If there is one issue that dominated the campaign leading up to the historic 2016 referendum on UK permanence in the EU, it was immigration. “Regaining control of the borders” became the great emblem of the Eurosceptic cause.
The controversial Nigel Farage, then leader of the UKIP party, refused to apologize after presenting a giant poster showing a long queue of refugees crossing the border between Croatia and Slovenia. The politician was accused of adopting “Nazi-style propaganda tactics” to help Brexit win. Next to the billboard was the message: “the EU has failed us all”.
The point is that the Brexiteers began to manipulate a discourse where, in the midst of the era of austerity imposed by the Executive to deal with the global financial crisis of 2008, they accused immigrants of stealing the jobs of the British and collapsing the public health system, demonstrations that were proven not to be true.
It also coincided that in 2015, Germany registered a record 1.1 million refugees from the Middle East, West Africa and South Asia. Many Brits voted for Brexit in the belief that they could reduce immigration from these countries, unaware that the debate was only limited to the European countries of the bloc. They put an end to freedom of movement. Of course, the door worked both ways. The EU citizens will no longer be able to enter the UK freely, but the British will not be able to travel freely through the 27 EU countries either.
After moving to Downing Street, Boris Johnson promised to carry out the biggest immigration reform in the United Kingdom in the last 40 years. And he has kept his promise because, as of January 1st, a new regulation based on the Australian point system, one of the strictest in the world, will come into force.
“We will end the routes for cheap, unskilled labour that have dominated immigration and our labour market in recent decades. From now on, only the brightest and best educated immigrants will come,” says Home Secretary Priti Patel.
Patel, from the hard core of Eurosceptics, is the daughter of immigrants. Her parents, originally from India, arrived in the United Kingdom in the 1960s with absolutely “nothing” and settled in Hertfordshire, England, where they created a successful chain of kiosks. Nevertheless, she is one of the voices in the Cabinet that most fervently defends now a new law that does not give any kind of priority to the community members.
Anyone who wants to enter the United Kingdom from now on must have a job offer, earn an average of 25,000 lbs per year and speak English. However, the new system introduces the so-called “global talent visa” and removes the limit of 21,700 people who can enter the country a year to address the current shortage of, for example, health in the national public health system. Up to one third of doctors practicing in the UK are foreign nationals.

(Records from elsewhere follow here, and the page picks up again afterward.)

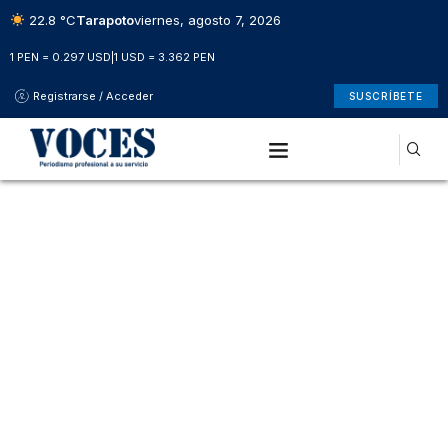
22.8 °C
Tarapoto
viernes, agosto 7, 2026
1 PEN = 0.297 USD
|
1 USD = 3.362 PEN
Registrarse / Acceder
SUSCRÍBETE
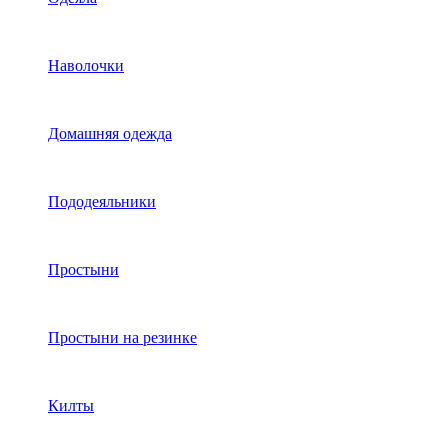
Наволочки
Домашняя одежда
Пододеяльники
Простыни
Простыни на резинке
Килты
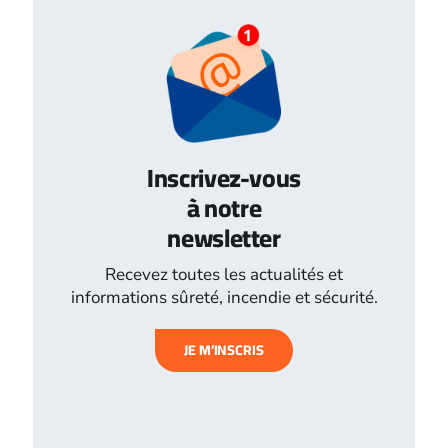
Inscrivez-vous
à notre
newsletter
Recevez toutes les actualités et
informations sûreté, incendie et sécurité.
JE M’INSCRIS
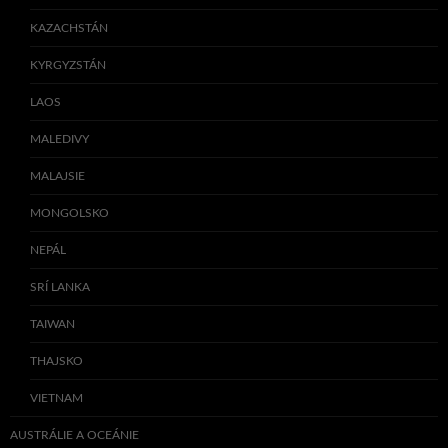
KAZACHSTÁN
KYRGYZSTÁN
LAOS
MALEDIVY
MALAJSIE
MONGOLSKO
NEPÁL
SRÍ LANKA
TAIWAN
THAJSKO
VIETNAM
AUSTRÁLIE A OCEÁNIE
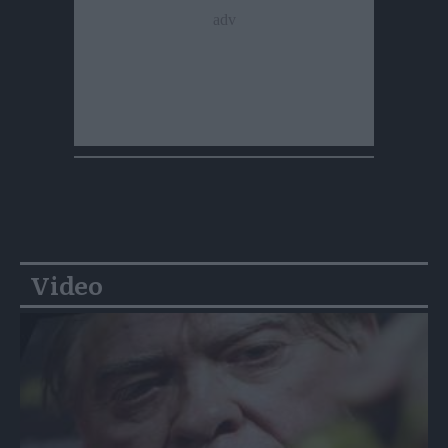
Video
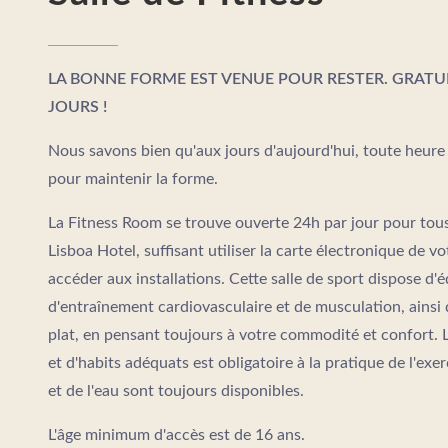
LA BONNE FORME EST VENUE POUR RESTER. GRATUIT
JOURS !
Nous savons bien qu'aux jours d'aujourd'hui, toute heur
pour maintenir la forme.
La Fitness Room se trouve ouverte 24h par jour pour tous
Lisboa Hotel, suffisant utiliser la carte électronique de 
accéder aux installations. Cette salle de sport dispose 
d'entraînement cardiovasculaire et de musculation, ainsi 
plat, en pensant toujours à votre commodité et confort. L
et d'habits adéquats est obligatoire à la pratique de l'exe
et de l'eau sont toujours disponibles.
L'âge minimum d'accès est de 16 ans.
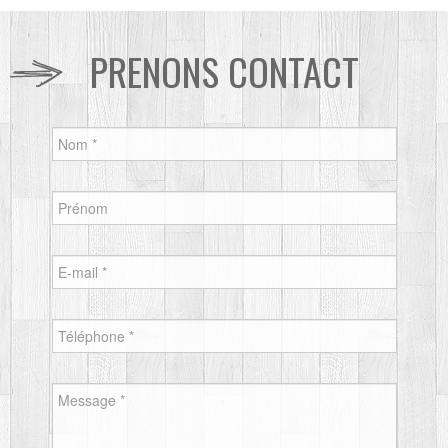
PRENONS CONTACT
Nom
*
Prénom
E-mail
*
Téléphone
*
Message
*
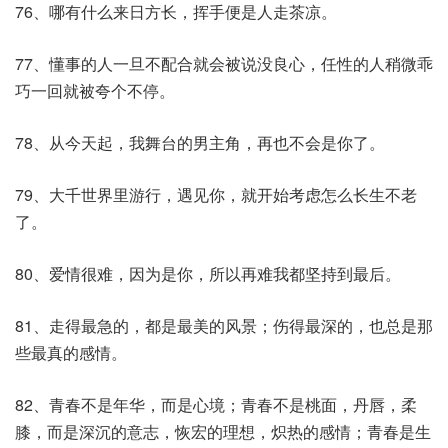
76、哪有什么来日方长，挥手便是人走茶凉。
77、懂事的人一旦不配合就会被说没良心，任性的人稍微乖
巧一回就被夸个不停。
78、从今天起，我舞台的男主角，再也不会是你了。
79、大千世界里游行，遇见你，就开始考虑怎么长生不老
了。
80、爱情很难，因为是你，所以再难我都坚持到最后。
81、走得最急的，都是最美的风景；伤得最深的，也总是那
些最真的感情。
82、青春不是年华，而是心境；青春不是桃面，丹唇，柔
膝，而是深沉的意志，恢宏的理想，炽热的感情；青春是生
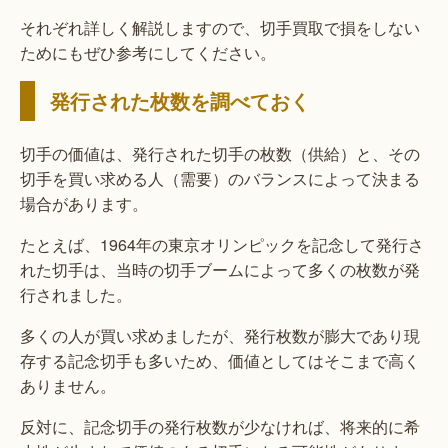
それぞれ詳しく解説しますので、切手買取で損をしない
ためにもぜひ参考にしてください。
発行された枚数を調べておく
切手の価値は、発行された切手の枚数（供給）と、その
切手を買い求める人（需要）のバランスによって決まる
場合があります。
たとえば、1964年の東京オリンピックを記念して発行さ
れた切手は、当時の切手ブームによって多くの枚数が発
行されました。
多くの人が買い求めましたが、発行枚数が膨大であり現
存する記念切手も多いため、価値としてはそこまで高く
ありません。
反対に、記念切手の発行枚数が少なければ、将来的に希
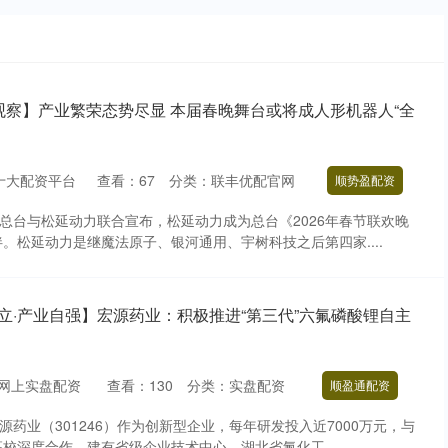
观察】产业繁荣态势尽显 本届春晚舞台或将成人形机器人“全
十大配资平台
查看：
67
分类：
联丰优配官网
顺势盈配资
视总台与松延动力联合宣布，松延动力成为总台《2026年春节联欢晚
。松延动力是继魔法原子、银河通用、宇树科技之后第四家....
立·产业自强】宏源药业：积极推进“第三代”六氟磷酸锂自主
网上实盘配资
查看：
130
分类：
实盘配资
顺盈通配资
源药业（301246）作为创新型企业，每年研发投入近7000万元，与
校深度合作，建有省级企业技术中心、湖北省氟化工....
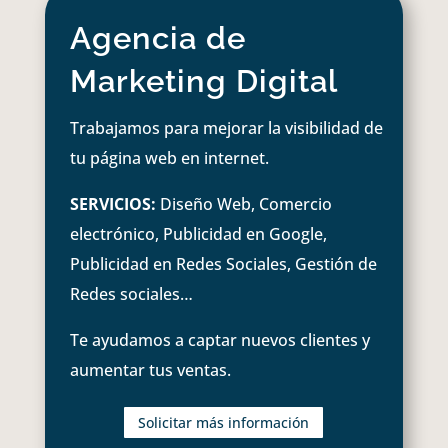
Agencia de
Marketing Digital
Trabajamos para mejorar la visibilidad de
tu página web en internet.
SERVICIOS:
Diseño Web, Comercio
electrónico, Publicidad en Google,
Publicidad en Redes Sociales, Gestión de
Redes sociales…
Te ayudamos a captar nuevos clientes y
aumentar tus ventas.
Solicitar más información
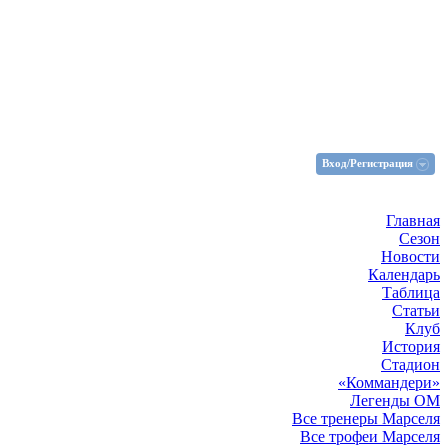
Вход/Регистрация
Главная
Сезон
Новости
Календарь
Таблица
Статьи
Клуб
История
Стадион
«Коммандери»
Легенды ОМ
Все тренеры Марселя
Все трофеи Марселя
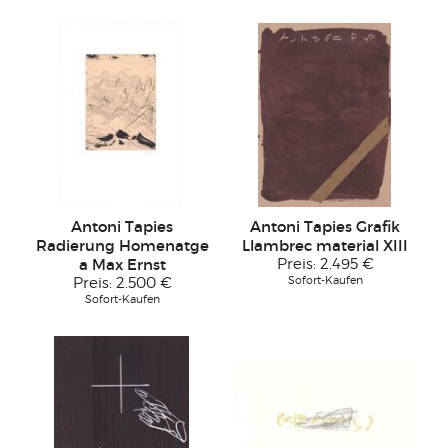
Antoni Tapies
Antoni Tapies Grafik
Radierung Homenatge
Llambrec material XIII
a Max Ernst
Preis:
2.495 €
Sofort-Kaufen
Preis:
2.500 €
Sofort-Kaufen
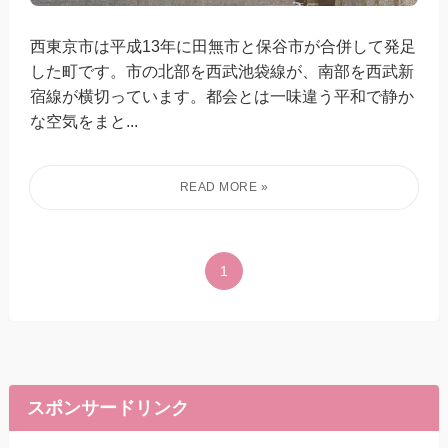
西東京市は平成13年に田無市と保谷市が合併して発足
した町です。市の北部を西武池袋線が、南部を西武新
宿線が横切っています。都会とは一味違う平和で静か
な空気をまと...
1
スポンサードリンク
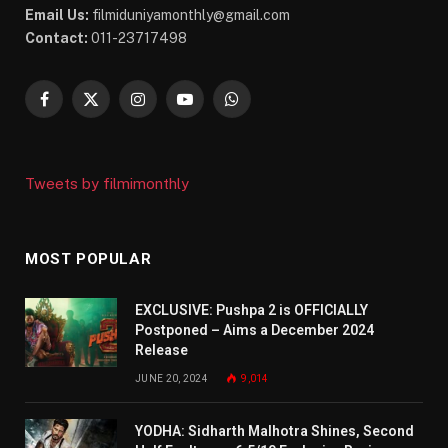
Email Us:
filmiduniyamonthly@gmail.com
Contact:
011-23717498
Facebook
X
Instagram
YouTube
WhatsApp
(Twitter)
Tweets by filmimonthly
MOST POPULAR
EXCLUSIVE: Pushpa 2 is OFFICIALLY
Postponed – Aims a December 2024
Release
JUNE 20, 2024
9,014
YODHA: Sidharth Malhotra Shines, Second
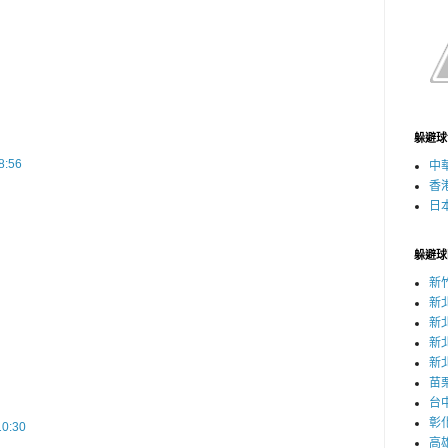
躲避球
:56
中
香
日
躲避球
新
新
新
新
新
苗
台
彰
0:30
高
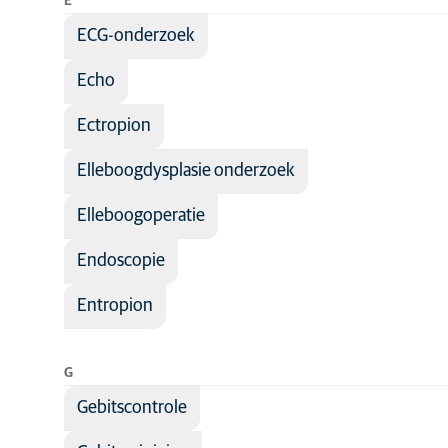
E
ECG-onderzoek
Echo
Ectropion
Elleboogdysplasie onderzoek
Elleboogoperatie
Endoscopie
Entropion
G
Gebitscontrole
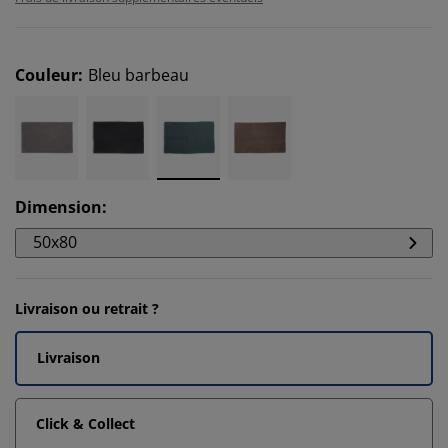
Couleur
:
Bleu barbeau
Dimension
:
50x80
Livraison ou retrait ?
Livraison
Click & Collect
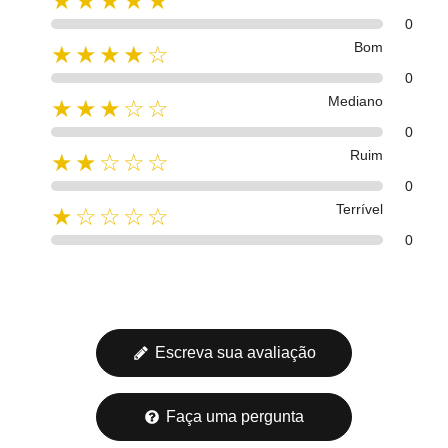
★★★★★
0
Bom
★★★★☆
0
Mediano
★★★☆☆
0
Ruim
★★☆☆☆
0
Terrível
★☆☆☆☆
0
Escreva sua avaliação
Faça uma pergunta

What about tourists and students?
With the new immigration law, those who want to come as tourists will be able to do so for a period of six months. However, if they want to stay and work then they must first leave the country and apply for their own work visa.
The new rules will also apply to students, who will have to prove that they are able to “live on their own” (in short, that they do not cost the system), although they will be able to stay in the UK and work for two years after graduation.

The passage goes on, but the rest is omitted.